### Theory:

Consider the frequency distribution table.

 Height (in m) $$30 - 40$$ $$40 - 50$$ $$50 - 60$$ $$60 - 70$$ $$70 - 80$$ Number of trees $$124$$ $$156$$ $$200$$ $$10$$ $$10$$

The above frequency table shows that the data are grouped in class intervals. This table shows that the number of trees with various heights.

Consider the interval $$50 - 60$$. There are $$200$$ trees in the heights between $$50 - 60$$ metres. In grouped frequency, the individual observations are not available. Thus, we need to determine the value that indicates the particular interval. This value is called a midpoint or class mark.

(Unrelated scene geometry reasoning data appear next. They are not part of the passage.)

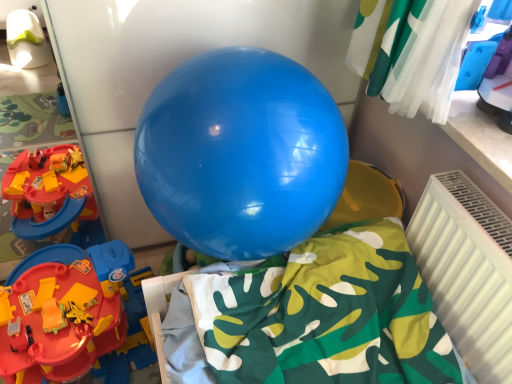 Question: Is white plastic radiator at lower right to the left of rubberized plastic track at left from the viewer's perspective?

Choices:
 (A) yes
 (B) no

Answer: (B)

Question: Is white plastic radiator at lower right at the right side of rubberized plastic track at left?

Choices:
 (A) yes
 (B) no

Answer: (A)

Question: Is white plastic radiator at lower right further to the viewer compared to rubberized plastic track at left?

Choices:
 (A) no
 (B) yes

Answer: (A)

Question: Considering the relative sizes of white plastic radiator at lower right and rubberized plastic track at left in the image provided, is white plastic radiator at lower right taller than rubberized plastic track at left?

Choices:
 (A) no
 (B) yes

Answer: (B)

Question: Is white plastic radiator at lower right not within rubberized plastic track at left?

Choices:
 (A) yes
 (B) no

Answer: (A)

Question: Can you confirm if white plastic radiator at lower right is bigger than rubberized plastic track at left?

Choices:
 (A) no
 (B) yes

Answer: (A)

Question: From the image's perspective, is glossy blue balloon at center below rubberized plastic track at left?

Choices:
 (A) no
 (B) yes

Answer: (A)

Question: Is glossy blue balloon at center thinner than rubberized plastic track at left?

Choices:
 (A) no
 (B) yes

Answer: (B)

Question: Considering the relative sizes of glossy blue balloon at center and rubberized plastic track at left in the image provided, is glossy blue balloon at center taller than rubberized plastic track at left?

Choices:
 (A) yes
 (B) no

Answer: (A)

Question: Would you consider glossy blue balloon at center to be distant from rubberized plastic track at left?

Choices:
 (A) yes
 (B) no

Answer: (B)

Question: From a real-world perspective, is glossy blue balloon at center beneath rubberized plastic track at left?

Choices:
 (A) no
 (B) yes

Answer: (A)

Question: Would you say glossy blue balloon at center contains rubberized plastic track at left?

Choices:
 (A) yes
 (B) no

Answer: (B)

Question: Is rubberized plastic track at left located outside white plastic radiator at lower right?

Choices:
 (A) no
 (B) yes

Answer: (B) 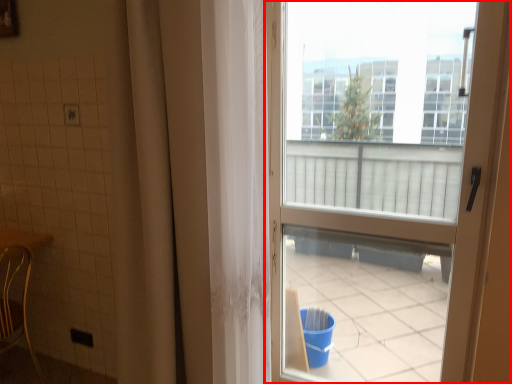 Question: From the image, what is the correct spatial relationship of door (annotated by the red box) in relation to chair?

Choices:
 (A) right
 (B) left

Answer: (A) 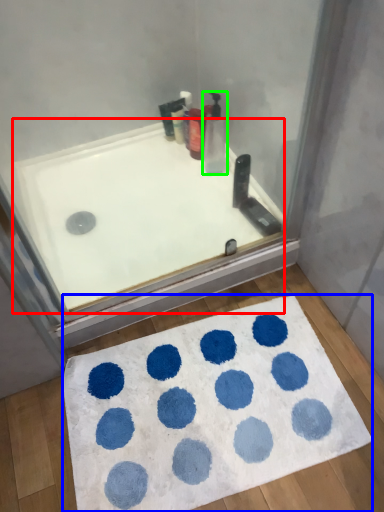 Question: Which is nearer to the bathtub (highlighted by a red box)? bath mat (highlighted by a blue box) or cleaning product (highlighted by a green box).

Choices:
 (A) bath mat
 (B) cleaning product

Answer: (B)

The midpoint can be determined using the formula:

Midpoint $$= \frac{UCL + LCL}{2}$$

Where $$UCL$$ is the upper class limit and $$LCL$$ is the lower class limit.
Example:
Consider the interval $$40 - 50$$. Let us find the midpoint of this interval.

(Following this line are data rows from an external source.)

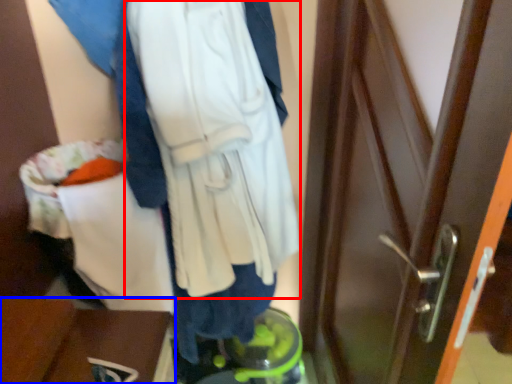 Question: Which object appears closest to the camera in this image, sweatshirt (highlighted by a red box) or furniture (highlighted by a blue box)?

Choices:
 (A) sweatshirt
 (B) furniture

Answer: (A) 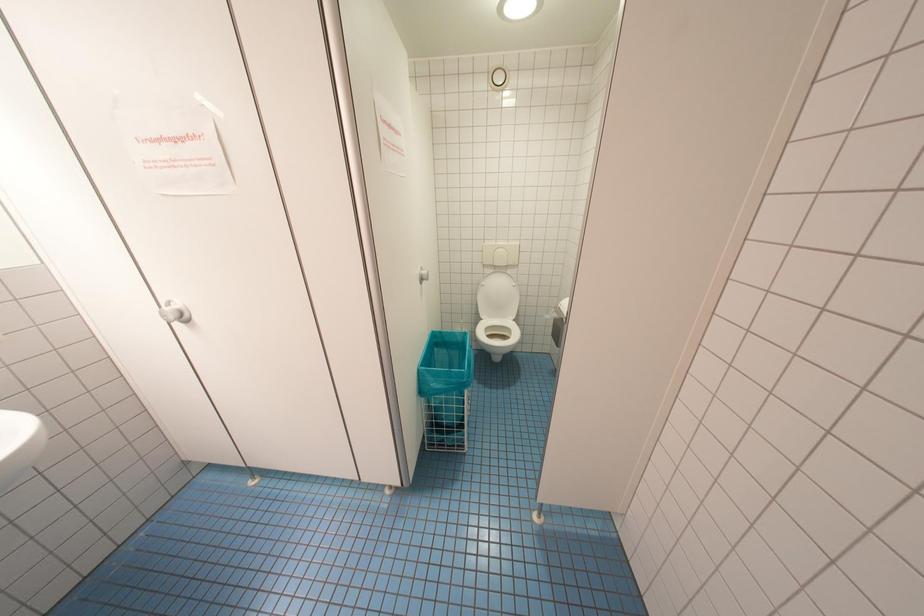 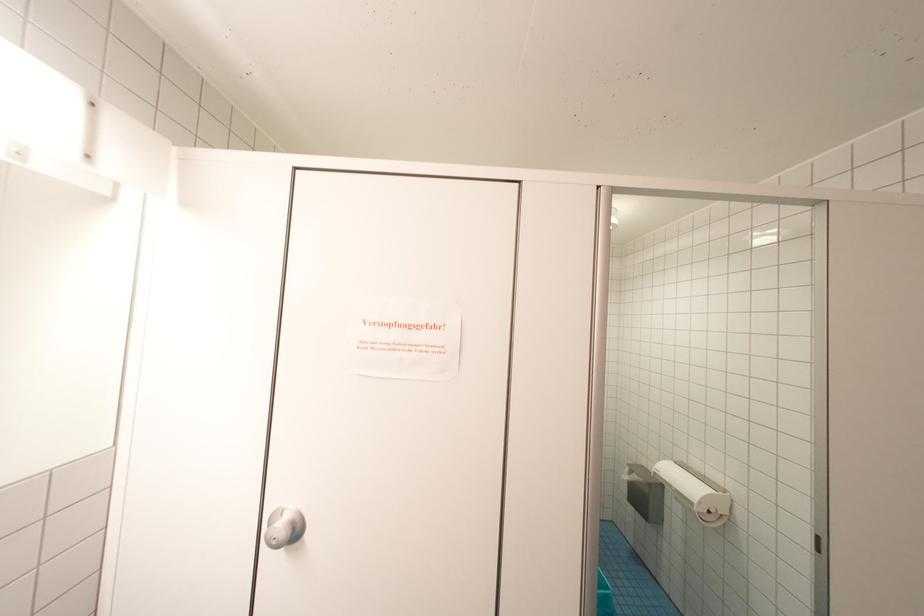 Question: The images are taken continuously from a first-person perspective. In which direction is your viewpoint rotating?

Choices:
 (A) Left
 (B) Right
 (C) Up
 (D) Down

Answer: (C)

Here, $$UCL = 40$$ and $$LCL = 50$$

Midpoint of $$40 - 50$$ is $$\frac{40 + 50}{2} =$$ $$\frac{90}{2}$$ $$= 45$$

Therefore, the midpoint of the interval $$40 - 50$$ is $$45$$.
The arithmetic mean of a grouped frequency distribution can be determined using any one of the following methods.
• Direct method
• Assumed mean method
• Step deviation method